English LMCs have voted against bringing in patient charges for access to GPs after it was suggested the controversial measure was required to address the ’dire state of general practice’.
Delegates at the English LMCs Conference in London today heard that radical change was needed to support general practice as the current GMS contract ‘was not working’.
However, following a heated debate, the motion was voted down by 83 votes to 131.
A number of GPs voted both for and against the motion in a much closer vote than at previous LMCs conferences, with speakers saying they have come round to the idea of co-pyaments in general practice due to the worsening situation
Kent LMC delegate Dr Zishan Syed – who proposed the motion – said that the approach from the BMA’s GP Committee had ‘not worked’ and a radical new approach was needed.
He said: ‘Co-payment does exist in the UK – it is not a foreign concept.
‘We have co-payments in sensory aid, dental care and prescription medicines. Yet it remains a taboo topic when talking about access to see a GP.
‘We are overwhelmed. Disgusted with the GPC, many GPs have chosen to vote with their feet. they have left to countries with the co-payments model.
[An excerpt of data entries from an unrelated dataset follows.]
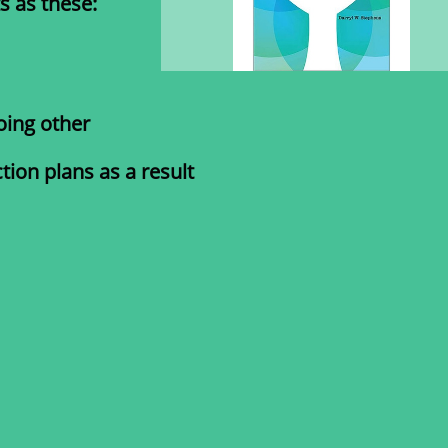
s as these:
oing other
ion plans as a result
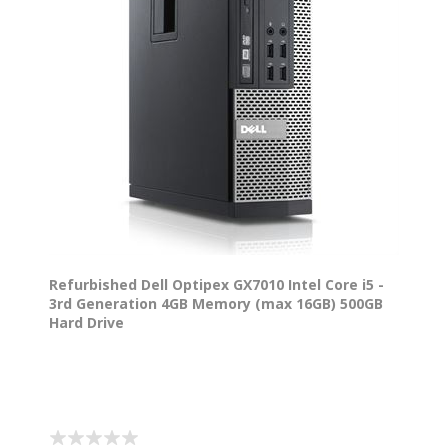
Refurbished Dell Optipex GX7010 Intel Core i5 -
3rd Generation 4GB Memory (max 16GB) 500GB
Hard Drive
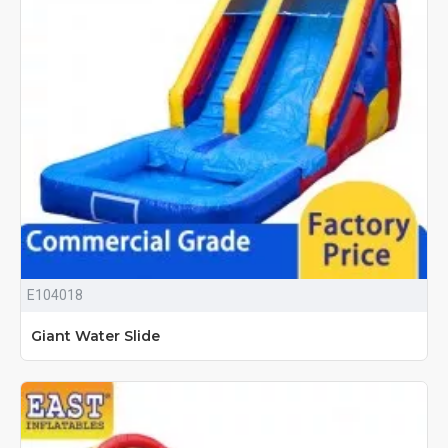
E104018
Giant Water Slide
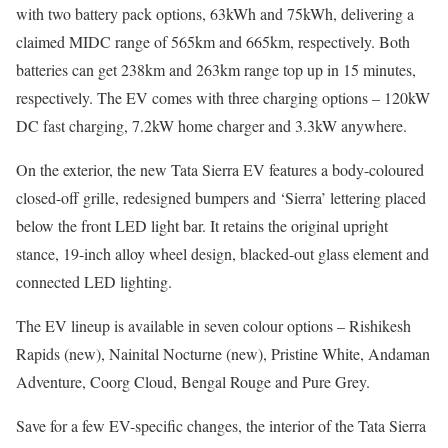
with two battery pack options, 63kWh and 75kWh, delivering a
claimed MIDC range of 565km and 665km, respectively. Both
batteries can get 238km and 263km range top up in 15 minutes,
respectively. The EV comes with three charging options – 120kW
DC fast charging, 7.2kW home charger and 3.3kW anywhere.
On the exterior, the new Tata Sierra EV features a body-coloured
closed-off grille, redesigned bumpers and ‘Sierra’ lettering placed
below the front LED light bar. It retains the original upright
stance, 19-inch alloy wheel design, blacked-out glass element and
connected LED lighting.
The EV lineup is available in seven colour options – Rishikesh
Rapids (new), Nainital Nocturne (new), Pristine White, Andaman
Adventure, Coorg Cloud, Bengal Rouge and Pure Grey.
Save for a few EV-specific changes, the interior of the Tata Sierra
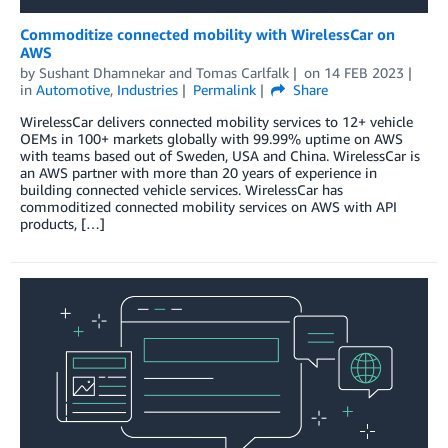
Commoditize connected mobility with WirelessCar on
AWS
by
Sushant Dhamnekar
and
Tomas Carlfalk
on
14 FEB 2023
in
Automotive
,
Industries
Permalink
Share
WirelessCar delivers connected mobility services to 12+ vehicle
OEMs in 100+ markets globally with 99.99% uptime on AWS
with teams based out of Sweden, USA and China. WirelessCar is
an AWS partner with more than 20 years of experience in
building connected vehicle services. WirelessCar has
commoditized connected mobility services on AWS with API
products, […]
Such areas include Australia, New Zealand, Holland and France.’
Dr David Wrigley, a GP in Lancashire, said he agreed general practice was in a ‘dire state’ but that charging patients to see a GP was not the solution.
‘We are on our knees but the answer to this problem we face is not a co-payment model where patients are asked to pay for part of their care.
‘The co-payment transaction will be made with us as doctors in ours surgeries and it opens up Pandora’s box.
‘The insurance industry will be watching on today and hoping this motion is passed.
‘Be in no doubt, co-payments mean insurance-based healthcare.
‘All that flows from that is increased bureaucracy for us as doctors, along with inequitable access to care for those unable to afford the payments – and worse health outcomes for those who don’t have deep pockets.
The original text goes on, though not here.